Posted July 31, 2013, 5.45 p.m. ET | Cuban writer, theatre critic, scholar and social activist Inés María Martiatu Terry died on July 3, 2013 in her native city of Havana, Cuba. "She was an ardent advocate of African culture throughout Latin America," says Emmanuel Harris II, professor of Spanish, University of North Carolina-Wilmington and translator of Martiatu Terry's work into English. "In her books she tackled conflictive issues about race, identity, discrimination, and marginalization of women," adds Professor Harris.
Born on February 2, 1942, to a family of black professionals, Martiatu Terry studied music at the Conservatorio Municipal de La Habana and earned a degree in History at the local university. In 1960 she was a student in the Ethnology and Folklore Seminary, founded by the renowned ethnologist and musician Argeliers León. A supporter of the Cuban Revolution, Martiatu Terry would found the Grupo Teatro de Arte Popular, which worked with famed actors and directors such as Tito Junco, Gerardo Fulleda León, and Eugenio Hernández Espinosa.

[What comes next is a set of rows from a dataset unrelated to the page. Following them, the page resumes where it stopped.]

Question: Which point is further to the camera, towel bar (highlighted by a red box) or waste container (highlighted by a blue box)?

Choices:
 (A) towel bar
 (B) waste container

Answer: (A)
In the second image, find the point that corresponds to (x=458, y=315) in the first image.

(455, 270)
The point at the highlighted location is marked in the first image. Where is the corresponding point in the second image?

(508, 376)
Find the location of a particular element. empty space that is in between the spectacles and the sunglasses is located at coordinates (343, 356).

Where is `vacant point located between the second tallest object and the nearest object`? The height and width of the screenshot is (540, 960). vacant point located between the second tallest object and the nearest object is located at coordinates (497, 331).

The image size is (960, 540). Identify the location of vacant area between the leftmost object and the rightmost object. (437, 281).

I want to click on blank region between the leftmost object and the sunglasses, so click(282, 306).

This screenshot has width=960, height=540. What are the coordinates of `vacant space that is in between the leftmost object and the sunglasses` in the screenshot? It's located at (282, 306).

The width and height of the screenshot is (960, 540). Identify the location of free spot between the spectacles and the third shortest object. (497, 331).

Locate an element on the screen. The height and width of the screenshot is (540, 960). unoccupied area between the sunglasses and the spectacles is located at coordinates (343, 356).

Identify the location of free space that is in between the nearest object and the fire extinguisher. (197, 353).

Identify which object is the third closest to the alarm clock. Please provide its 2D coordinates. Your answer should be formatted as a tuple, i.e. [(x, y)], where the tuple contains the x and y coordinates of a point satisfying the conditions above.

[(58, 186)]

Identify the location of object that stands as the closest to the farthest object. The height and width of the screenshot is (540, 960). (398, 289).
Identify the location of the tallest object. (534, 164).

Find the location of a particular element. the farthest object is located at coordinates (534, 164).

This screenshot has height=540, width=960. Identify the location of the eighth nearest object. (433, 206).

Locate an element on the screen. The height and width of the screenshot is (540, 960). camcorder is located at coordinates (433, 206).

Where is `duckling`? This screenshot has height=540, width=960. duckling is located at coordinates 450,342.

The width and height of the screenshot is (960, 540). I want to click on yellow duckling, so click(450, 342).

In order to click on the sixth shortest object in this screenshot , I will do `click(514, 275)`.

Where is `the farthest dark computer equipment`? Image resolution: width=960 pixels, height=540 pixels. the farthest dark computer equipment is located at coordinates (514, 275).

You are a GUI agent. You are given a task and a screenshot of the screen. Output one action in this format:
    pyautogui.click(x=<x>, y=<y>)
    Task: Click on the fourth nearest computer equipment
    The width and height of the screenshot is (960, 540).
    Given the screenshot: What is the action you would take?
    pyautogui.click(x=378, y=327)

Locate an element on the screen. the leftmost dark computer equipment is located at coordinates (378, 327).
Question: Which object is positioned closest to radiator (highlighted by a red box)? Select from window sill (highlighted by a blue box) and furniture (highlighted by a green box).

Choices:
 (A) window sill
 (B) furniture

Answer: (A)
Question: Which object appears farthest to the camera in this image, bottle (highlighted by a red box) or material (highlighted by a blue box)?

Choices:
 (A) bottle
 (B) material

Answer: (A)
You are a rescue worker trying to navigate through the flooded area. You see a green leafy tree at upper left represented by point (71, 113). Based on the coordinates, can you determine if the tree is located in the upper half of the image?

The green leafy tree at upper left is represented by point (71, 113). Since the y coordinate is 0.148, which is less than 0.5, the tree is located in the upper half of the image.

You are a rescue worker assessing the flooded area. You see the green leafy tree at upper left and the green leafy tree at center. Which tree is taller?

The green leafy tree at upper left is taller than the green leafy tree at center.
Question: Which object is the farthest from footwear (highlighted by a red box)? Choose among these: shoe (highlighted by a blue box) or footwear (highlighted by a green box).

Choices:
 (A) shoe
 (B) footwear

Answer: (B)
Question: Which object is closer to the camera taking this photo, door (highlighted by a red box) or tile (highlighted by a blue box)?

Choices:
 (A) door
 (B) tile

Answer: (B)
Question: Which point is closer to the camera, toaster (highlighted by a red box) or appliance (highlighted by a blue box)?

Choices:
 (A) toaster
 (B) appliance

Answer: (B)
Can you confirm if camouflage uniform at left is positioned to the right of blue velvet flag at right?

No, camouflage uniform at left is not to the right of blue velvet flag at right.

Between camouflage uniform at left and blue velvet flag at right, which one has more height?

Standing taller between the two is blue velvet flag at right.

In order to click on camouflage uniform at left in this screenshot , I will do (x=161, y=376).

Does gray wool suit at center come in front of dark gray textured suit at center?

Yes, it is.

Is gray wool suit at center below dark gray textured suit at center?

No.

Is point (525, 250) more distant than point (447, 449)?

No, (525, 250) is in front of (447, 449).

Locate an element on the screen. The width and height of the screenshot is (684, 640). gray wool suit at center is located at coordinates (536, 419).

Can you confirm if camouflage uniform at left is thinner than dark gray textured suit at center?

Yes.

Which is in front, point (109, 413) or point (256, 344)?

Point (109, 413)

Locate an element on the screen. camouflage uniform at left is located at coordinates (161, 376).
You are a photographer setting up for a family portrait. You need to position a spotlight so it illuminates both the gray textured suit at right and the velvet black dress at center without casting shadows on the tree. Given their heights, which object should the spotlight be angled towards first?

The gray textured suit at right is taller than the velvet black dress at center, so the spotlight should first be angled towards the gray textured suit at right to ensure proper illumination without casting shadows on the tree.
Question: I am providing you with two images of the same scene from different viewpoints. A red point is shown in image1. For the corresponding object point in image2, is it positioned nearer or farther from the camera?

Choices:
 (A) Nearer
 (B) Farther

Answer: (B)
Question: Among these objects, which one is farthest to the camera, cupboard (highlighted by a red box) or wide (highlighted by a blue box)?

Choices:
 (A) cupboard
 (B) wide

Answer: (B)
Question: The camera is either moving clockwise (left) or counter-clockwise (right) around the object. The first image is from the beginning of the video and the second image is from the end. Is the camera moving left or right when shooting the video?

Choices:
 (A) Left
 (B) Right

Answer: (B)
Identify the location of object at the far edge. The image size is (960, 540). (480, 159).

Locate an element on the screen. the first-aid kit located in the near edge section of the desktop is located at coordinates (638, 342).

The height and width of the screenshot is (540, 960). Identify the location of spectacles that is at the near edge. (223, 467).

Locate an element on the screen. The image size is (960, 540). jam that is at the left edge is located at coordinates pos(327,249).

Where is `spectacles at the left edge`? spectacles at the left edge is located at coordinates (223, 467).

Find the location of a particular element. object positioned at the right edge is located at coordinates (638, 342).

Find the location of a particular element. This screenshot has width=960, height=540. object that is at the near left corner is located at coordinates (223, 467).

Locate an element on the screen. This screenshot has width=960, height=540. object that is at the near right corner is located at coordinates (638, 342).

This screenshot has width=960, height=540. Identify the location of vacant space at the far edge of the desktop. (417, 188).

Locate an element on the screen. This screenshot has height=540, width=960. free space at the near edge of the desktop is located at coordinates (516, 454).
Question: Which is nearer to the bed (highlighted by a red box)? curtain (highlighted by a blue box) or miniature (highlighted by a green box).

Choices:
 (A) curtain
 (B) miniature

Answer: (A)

Her books include various scholarly titles, such as Teatro de Eugenio Hernández (1989); Remolino en las aguas y otras obras de Gerardo Fulleda León (2004); Una pasión compartida: María Antonia (2004); El bello arte de ser. Antología de teatro de Tomás González ( 2005); Bufo y Nación. Interpelaciones desde el presente (2008), all of them by Editorial Letras Cubanas. She also published a collection of short stories, Sobre las olas y otroscuentos/ Over the Waves and Other Stories (Swan Isle Press, Chicago 2008), the anthology Re-Pasar El Puente. Antología de teatro de Ediciones El Puente, and Afrocubana: Historia, pensamiento y prácticas culturales (Editorial Ciencias Sociales, La Habana, 2011, co-edited with Daisy Rubiera). Her work has appeared also in the U.S., Canada, Mexico, Colombia, Venezuela, Argentina, Spain, Great Britain, Italy, Germany, Guadalupe and Peru.
Among the numerous awards and recognitions she received were the Critics Prize from the journal Tablas; the Short Story Prize in “Women’s Themes” given by the Colegio de México and Casa de las Américas, and Cuba's Recognition of Distinction for National Culture.
“She was the daughter of [the Orisha god] Oshun, and often we would talk about espirtismo and the afterlife," said Martiatu’s longtime confidant and collaborator, Alberto Abreu. "She had a peculiar way to explain the different events of her life, her destiny, history from this perspective, from a knowledge that is 'other.' That’s why now that she has passed, that she’s in the process of converting into one of the great spirits that the (santería priests) babalaos or the oriaté invoke before beginning a ceremony, I’m going to ask Olofi and Olordumare that grant her plenty of light so that her spirit shines on me.”